#### DATA FOR PROCESSING ####

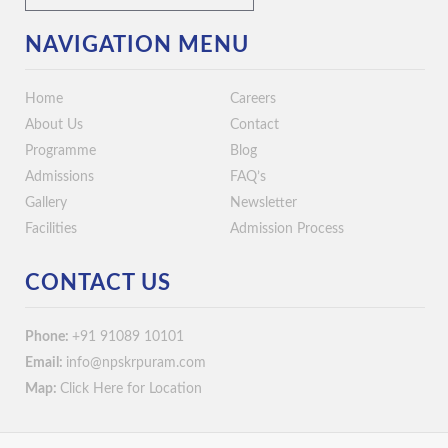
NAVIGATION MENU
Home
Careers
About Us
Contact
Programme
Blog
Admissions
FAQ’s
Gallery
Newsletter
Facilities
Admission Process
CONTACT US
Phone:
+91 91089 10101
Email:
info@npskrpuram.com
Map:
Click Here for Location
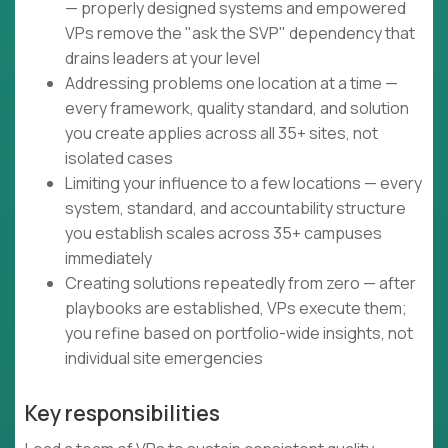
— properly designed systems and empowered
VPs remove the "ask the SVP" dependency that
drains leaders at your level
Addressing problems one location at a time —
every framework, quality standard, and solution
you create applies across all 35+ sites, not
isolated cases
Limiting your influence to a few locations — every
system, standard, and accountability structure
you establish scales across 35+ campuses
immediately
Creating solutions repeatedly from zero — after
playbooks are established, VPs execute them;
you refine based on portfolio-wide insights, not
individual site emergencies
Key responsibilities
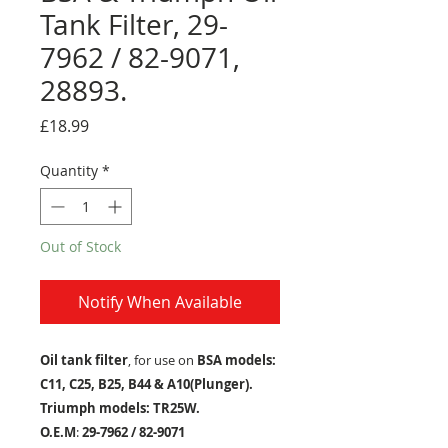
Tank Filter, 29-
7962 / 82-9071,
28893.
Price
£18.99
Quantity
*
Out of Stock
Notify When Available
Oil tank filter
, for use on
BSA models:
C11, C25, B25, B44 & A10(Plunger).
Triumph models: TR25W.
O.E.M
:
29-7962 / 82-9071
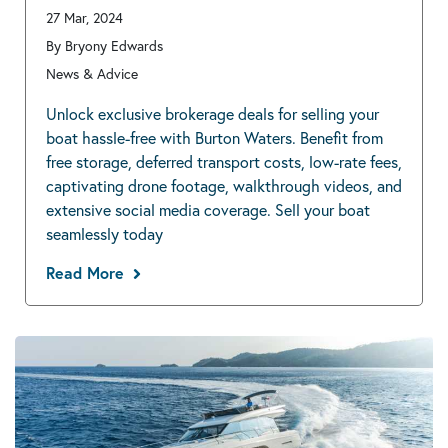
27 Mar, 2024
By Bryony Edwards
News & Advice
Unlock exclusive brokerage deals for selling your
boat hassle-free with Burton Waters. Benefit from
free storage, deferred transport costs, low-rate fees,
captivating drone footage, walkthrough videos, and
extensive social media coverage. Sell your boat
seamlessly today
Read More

####
#### DATA FOR PROCESSING ####

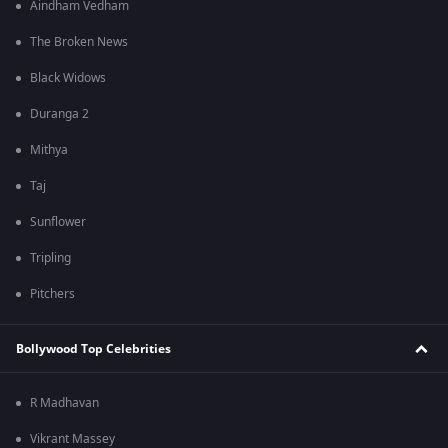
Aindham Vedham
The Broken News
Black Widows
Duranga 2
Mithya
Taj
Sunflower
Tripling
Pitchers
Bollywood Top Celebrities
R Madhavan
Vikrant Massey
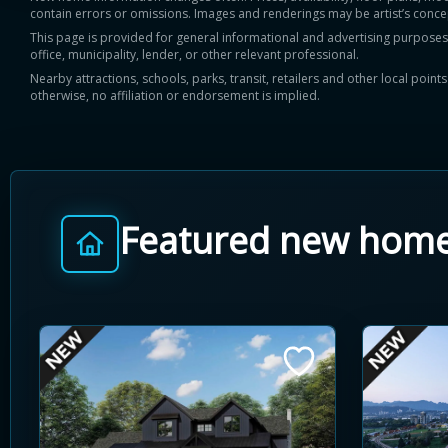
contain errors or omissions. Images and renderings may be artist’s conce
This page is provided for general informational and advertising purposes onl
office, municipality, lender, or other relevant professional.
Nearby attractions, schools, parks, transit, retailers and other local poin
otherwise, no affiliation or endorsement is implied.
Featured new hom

####

For the string "from", show each line of the entries above where it occurs.

Creating solutions repeatedly from zero — after
boat hassle-free with Burton Waters. Benefit from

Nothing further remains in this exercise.